3 files changed, 20 insertions, 7 deletions
diff --git a/classification/.gitignore b/classification/.gitignore
index 53752db2..d847c80b 100644
--- a/classification/.gitignore
+++ b/classification/.gitignore
@@ -1 +1,2 @@
 output
+reasoning
diff --git a/classification/classifier.py b/classification/classifier.py
index 43f5c13c..7b08439a 100755
--- a/classification/classifier.py
+++ b/classification/classifier.py
@@ -4,6 +4,7 @@ from datetime import timedelta
 from time import monotonic
 from argparse import ArgumentParser
 from ollama import chat, ChatResponse
+from re import sub
 
 parser = ArgumentParser(prog='classifier.py')
 parser.add_argument('-f', '--full', action='store_true', help="use whole dataset")
@@ -15,17 +16,20 @@ args = parser.parse_args()
 
 positive_categories = ['semantic', 'TCG', 'assembly', 'architecture', 'mistranslation', 'register', 'user-level']

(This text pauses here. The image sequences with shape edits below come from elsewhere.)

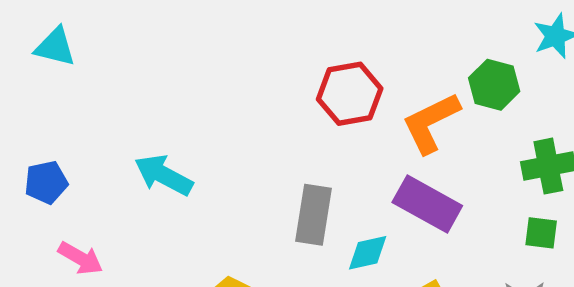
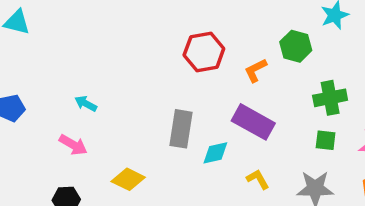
orange L-shape: (431, 123) -> (256, 70), size x0.6
cyan arrow: (164, 175) -> (86, 104), size x0.6
pink arrow: (80, 258) -> (73, 145), moved

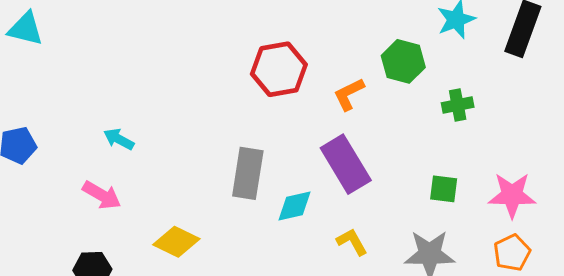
green cross: (330, 98) -> (458, 105), moved, size x0.7
purple rectangle: (253, 122) -> (346, 164), turned 30

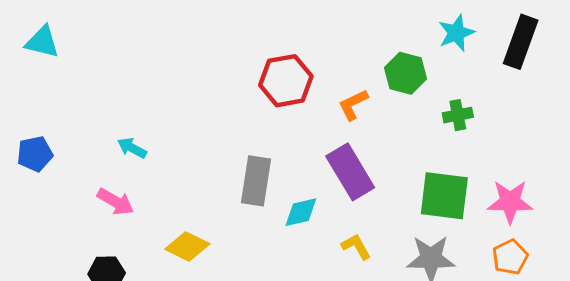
green square: (444, 189) -> (444, 196), size x1.8

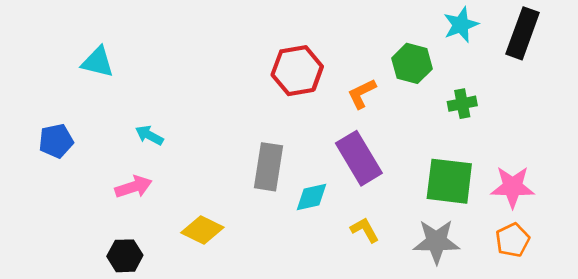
cyan triangle: (42, 42) -> (98, 62), moved
pink arrow: (116, 202) -> (134, 187), turned -48

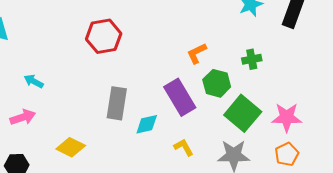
green hexagon: (412, 63) -> (217, 83), moved
red hexagon: (297, 71) -> (104, 36), moved
orange L-shape: (362, 94) -> (197, 53), moved
green square: (449, 181) -> (243, 113), turned 33

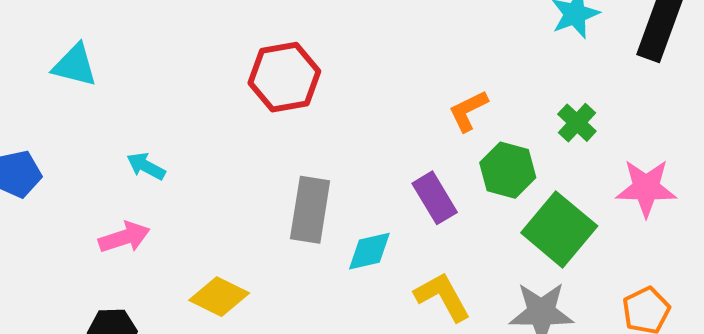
green cross: (252, 59) -> (577, 123), turned -36
purple rectangle: (180, 97) -> (435, 198), size x0.7
pink star: (287, 117) -> (646, 188), moved
yellow L-shape: (184, 147) -> (443, 297), size x1.4

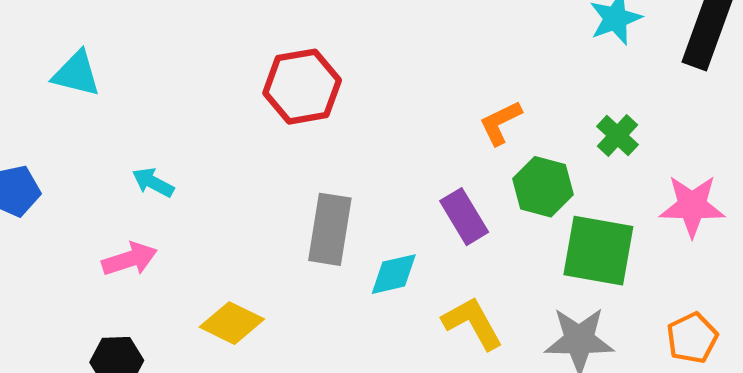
green square: (559, 229) -> (598, 251), turned -30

 architectures = ['x86', 'arm', 'risc-v', 'i386', 'ppc']
-negative_categories = ['boot', 'network', 'KVM', 'vnc', 'graphic', 'device', 'socket', 'debug', 'files', 'PID', 'permissions', 'performance', 'kernel', 'peripherals', 'VMM', 'hypervisor', 'virtual' ]
+negative_categories = ['boot', 'network', 'KVM', 'vnc', 'graphic', 'device', 'socket', 'debug', 'files', 'PID', 'permissions', 'performance', 'kernel', 'peripherals', 'VMM', 'hypervisor', 'virtual', 'other']
 categories = positive_categories + negative_categories + architectures
 
-def list_files_recursive(directory):
+def list_files_recursive(directory, basename = False):
     result = []
     for entry in listdir(directory):
         full_path = path.join(directory, entry)
         if path.isdir(full_path):
-            result = result + list_files_recursive(full_path)
+            result = result + list_files_recursive(full_path, basename)
         else:
-            result.append(full_path)
+            if basename:
+                result.append(path.basename(full_path))
+            else:
+                result.append(full_path)
     return result
 
 def output(text : str, category : str, labels : list, scores : list, identifier : str, reasoning : str = None):
@@ -106,24 +110,32 @@ def main():
         with open("preambel", "r") as file:
             preambel = file.read()
 
+    processed_bugs = list_files_recursive("output", True)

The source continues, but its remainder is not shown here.